In an economy without a functional price regulatory agency and a comatose standard organization with shabby police officers? In an economy where everybody is his own LGA and can fix rates with impunity? What drives this man’s economic sagacity? Witch craft?

Thirdly,


Sanusi is consistently lying to Nigerians that an increase in pump price will attract investors to build refineries; this is the verge where I think sanusi should go back to school.
SLS is not enlightened enough to understand why there was an exodus of indigenous American companies between 1998 to 2008 to Asia and Africa, reason; COST OF DOING BUISNESS or better put, UNFAVOURABLE BUISNESS CLIMATE.


With unfavorable tax laws, incessant labor wage reviews and land acquisition challenges, most companies couldn’t survive and they left US en masse conversely, land grab in Africa and cheap labor in Asia became viable alternatives.

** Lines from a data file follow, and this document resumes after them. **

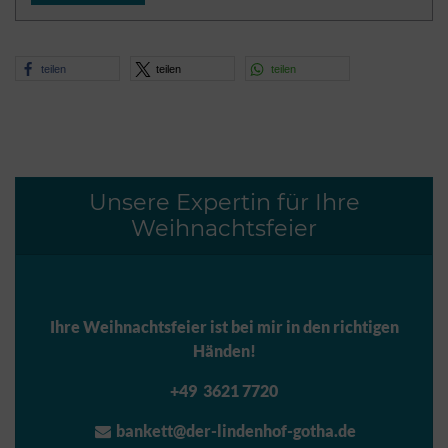
teilen
teilen
teilen
Unsere Expertin für Ihre
Weihnachtsfeier
Ihre Weihnachtsfeier ist bei mir in den richtigen
Händen!
+49 3621 7720
bankett@der-lindenhof-gotha.de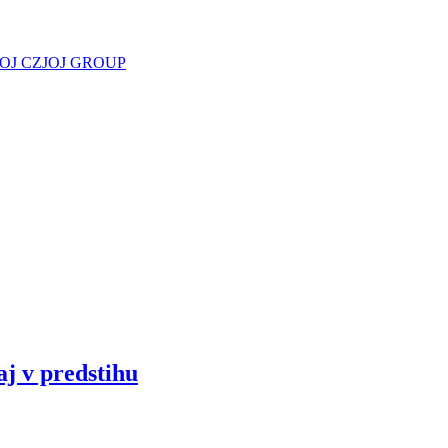
JOJ CZ
JOJ GROUP
aj v predstihu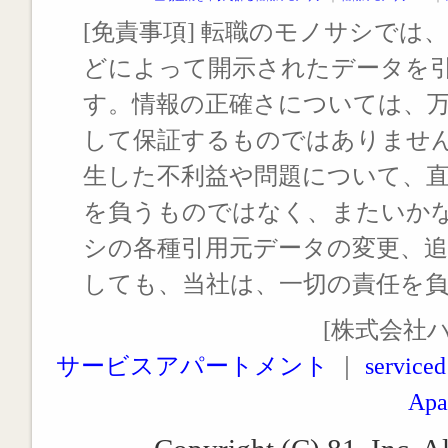
[免責事項] 転職のモノサシでは、
どによって開示されたデータを
す。情報の正確さについては、
して保証するものではありませ
生した不利益や問題について、
を負うものではなく、またいか
シの各種引用元データの変更、
しても、当社は、一切の責任を
[株式会社
サービスアパートメント
｜
serviced
Apa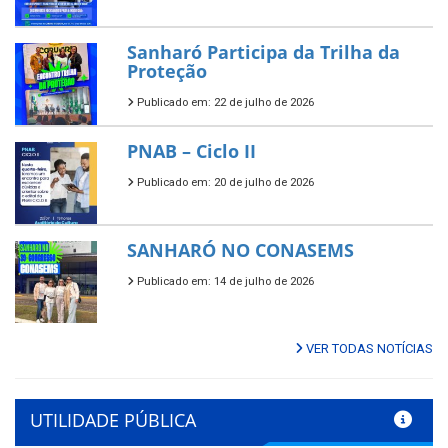
Sanharó Participa da Trilha da
Proteção
Publicado em: 22 de julho de 2026
PNAB – Ciclo II
Publicado em: 20 de julho de 2026
SANHARÓ NO CONASEMS
Publicado em: 14 de julho de 2026
VER TODAS NOTÍCIAS
UTILIDADE PÚBLICA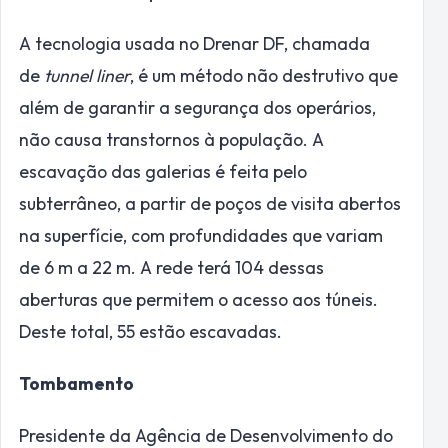
A tecnologia usada no Drenar DF, chamada
de
tunnel liner
, é um método não destrutivo que
além de garantir a segurança dos operários,
não causa transtornos à população. A
escavação das galerias é feita pelo
subterrâneo, a partir de poços de visita abertos
na superfície, com profundidades que variam
de 6 m a 22 m. A rede terá 104 dessas
aberturas que permitem o acesso aos túneis.
Deste total, 55 estão escavadas.
Tombamento
Presidente da Agência de Desenvolvimento do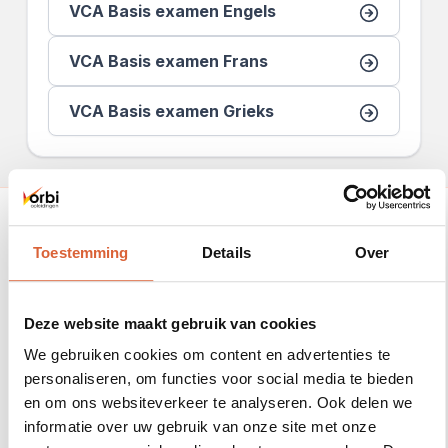
VCA Basis examen Engels
VCA Basis examen Frans
VCA Basis examen Grieks
Toestemming
Details
Over
Rated 5 stars on Google
Deze website maakt gebruik van cookies
We gebruiken cookies om content en advertenties te
personaliseren, om functies voor social media te bieden
Rated 5 stars on Springest
en om ons websiteverkeer te analyseren. Ook delen we
informatie over uw gebruik van onze site met onze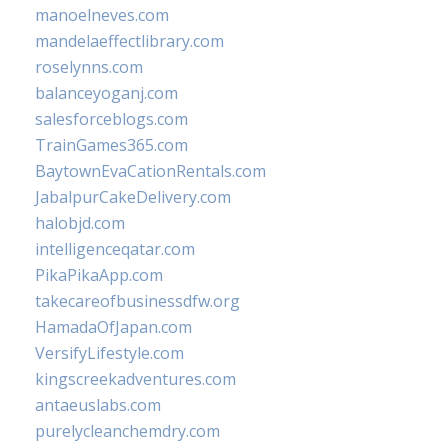
manoelneves.com
mandelaeffectlibrary.com
roselynns.com
balanceyoganj.com
salesforceblogs.com
TrainGames365.com
BaytownEvaCationRentals.com
JabalpurCakeDelivery.com
halobjd.com
intelligenceqatar.com
PikaPikaApp.com
takecareofbusinessdfw.org
HamadaOfJapan.com
VersifyLifestyle.com
kingscreekadventures.com
antaeuslabs.com
purelycleanchemdry.com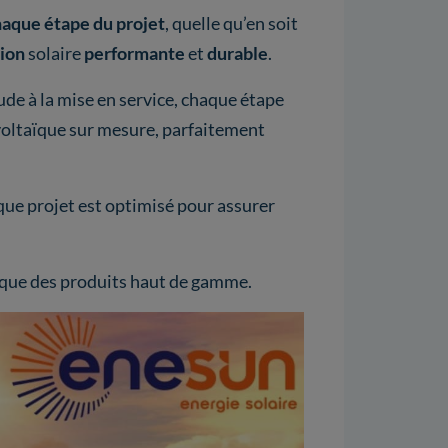
haque étape du projet
, quelle qu’en soit
tion
solaire
performante
et
durable
.
étude à la mise en service, chaque étape
ovoltaïque sur mesure, parfaitement
que projet est optimisé pour assurer
 que des produits haut de gamme.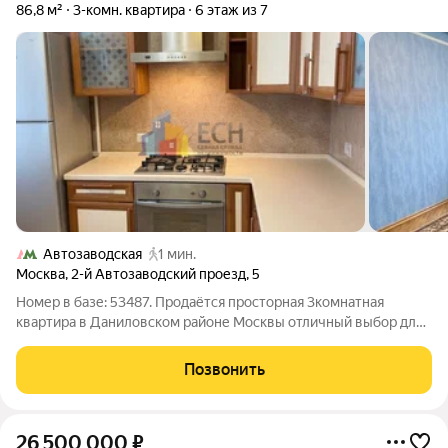
86,8 м²
3-комн. квартира
6 этаж из 7
Автозаводская
1 мин.
Москва
,
2-й Автозаводский проезд
,
5
Номер в базе: 53487. Продаётся просторная 3комнатная
квартира в Даниловском районе Москвы отличный выбор для
семьи, которая хочет жить в историческом доме с
современным комфортом!Продуманная планировка максимум
Позвонить
удобства.Общая площадь квартиры 86,8
26 500 000
₽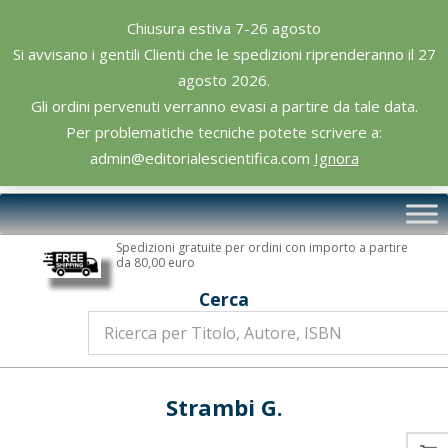
Skip
Chiusura estiva 7-26 agosto
to
Si avvisano i gentili Clienti che le spedizioni riprenderanno il 27
content
agosto 2026.
Gli ordini pervenuti verranno evasi a partire da tale data.
Per problematiche tecniche potete scrivere a:
admin@editorialescientifica.com
Ignora
Editoriale
Primary
Scientifica
Navigation
Spedizioni gratuite per ordini con importo a partire
Menu
da 80,00 euro
Cerca
Strambi G.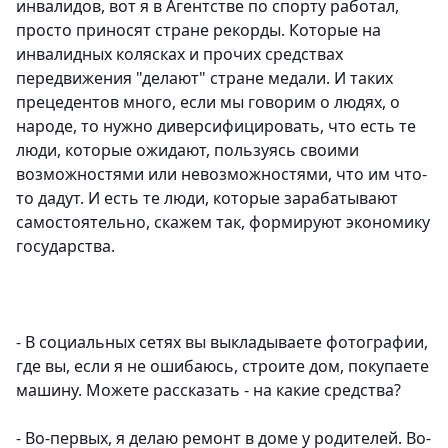
инвалидов, вот я в Агентстве по спорту работал,
просто приносят стране рекорды. Которые на
инвалидных колясках и прочих средствах
передвижения "делают" стране медали. И таких
прецедентов много, если мы говорим о людях, о
народе, то нужно диверсифицировать, что есть те
люди, которые ожидают, пользуясь своими
возможностями или невозможностями, что им что-
то дадут. И есть те люди, которые зарабатывают
самостоятельно, скажем так, формируют экономику
государства.
- В социальных сетях вы выкладываете фотографии,
где вы, если я не ошибаюсь, строите дом, покупаете
машину. Можете рассказать - на какие средства?
- Во-первых, я делаю ремонт в доме у родителей. Во-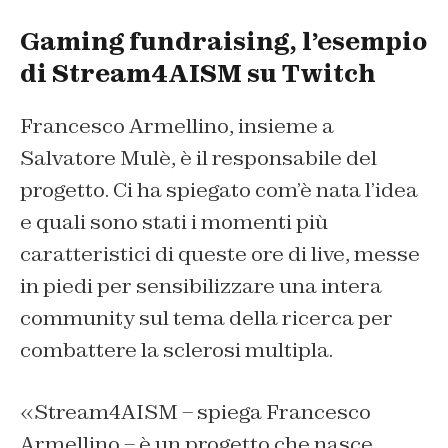
Gaming fundraising, l’esempio
di Stream4AISM su Twitch
Francesco Armellino, insieme a
Salvatore Mulè, è il responsabile del
progetto. Ci ha spiegato com’è nata l’idea
e quali sono stati i momenti più
caratteristici di queste ore di live, messe
in piedi per sensibilizzare una intera
community sul tema della ricerca per
combattere la sclerosi multipla.
«Stream4AISM – spiega Francesco
Armellino – è un progetto che nasce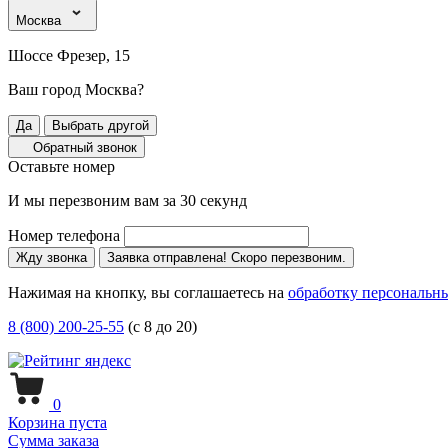
Москва
Шоссе Фрезер, 15
Ваш город Москва?
Да
Выбрать другой
Обратный звонок
Оставьте номер
И мы перезвоним вам за 30 секунд
Номер телефона
Жду звонка
Заявка отправлена! Скоро перезвоним.
Нажимая на кнопку, вы соглашаетесь на
обработку персональн
8 (800) 200-25-55
(с 8 до 20)
0
Корзина пуста
Сумма заказа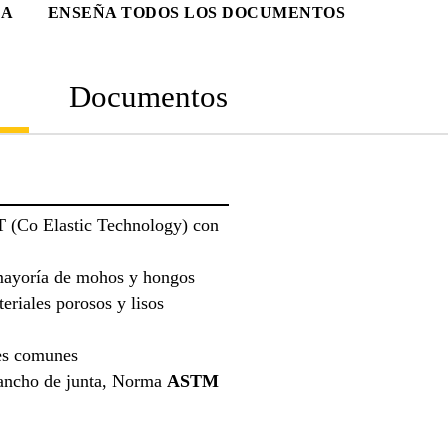
CA
ENSEÑA TODOS LOS DOCUMENTOS
Documentos
T (Co Elastic Technology) con
 mayoría de mohos y hongos
eriales porosos y lisos
nes comunes
ancho de junta, Norma
ASTM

Today, a drunk CBN governor in his usual rhetoric, capitalizing on the chasm of academic deficiency of average Nigerians is proposing that increase in pump price which will directly translate to high energy cost (in a generator driven economy), spiral inflation and high cost of labor will attract foreign investors to build refineries. Is it not ridiculous?


What kind of voodoo economic theory is that?
sanusi quickly forgot to tell Nigerians that their existing refineries even at a disappointing output is subsidized.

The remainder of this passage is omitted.